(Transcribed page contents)
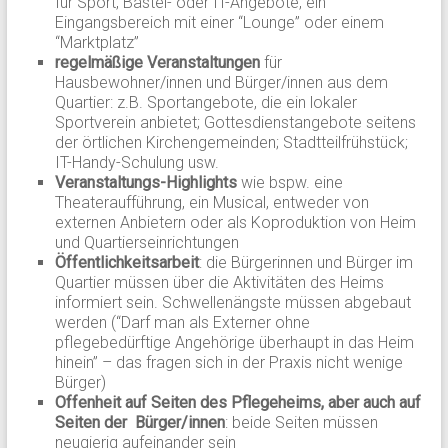
für Sport, Bastel- oder IT-Angebote, ein
Eingangsbereich mit einer “Lounge” oder einem
“Marktplatz”
regelmäßige Veranstaltungen
für
Hausbewohner/innen und Bürger/innen aus dem
Quartier: z.B. Sportangebote, die ein lokaler
Sportverein anbietet; Gottesdienstangebote seitens
der örtlichen Kirchengemeinden; Stadtteilfrühstück;
IT-Handy-Schulung usw.
Veranstaltungs-Highlights
wie bspw. eine
Theateraufführung, ein Musical, entweder von
externen Anbietern oder als Koproduktion von Heim
und Quartierseinrichtungen
Öffentlichkeitsarbeit
: die Bürgerinnen und Bürger im
Quartier müssen über die Aktivitäten des Heims
informiert sein. Schwellenängste müssen abgebaut
werden (“Darf man als Externer ohne
pflegebedürftige Angehörige überhaupt in das Heim
hinein” – das fragen sich in der Praxis nicht wenige
Bürger)
Offenheit auf Seiten des Pflegeheims, aber auch auf
Seiten der Bürger/innen
: beide Seiten müssen
neugierig aufeinander sein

WORK TO COMPLETE
From the first line through the line with "und Bürger im", output those lines of the entries above exactly, and nothing else, with the pictures left out.

ANSWER BOX
für Sport, Bastel- oder IT-Angebote, ein
Eingangsbereich mit einer “Lounge” oder einem
“Marktplatz”
regelmäßige Veranstaltungen
für
Hausbewohner/innen und Bürger/innen aus dem
Quartier: z.B. Sportangebote, die ein lokaler
Sportverein anbietet; Gottesdienstangebote seitens
der örtlichen Kirchengemeinden; Stadtteilfrühstück;
IT-Handy-Schulung usw.
Veranstaltungs-Highlights
wie bspw. eine
Theateraufführung, ein Musical, entweder von
externen Anbietern oder als Koproduktion von Heim
und Quartierseinrichtungen
Öffentlichkeitsarbeit
: die Bürgerinnen und Bürger im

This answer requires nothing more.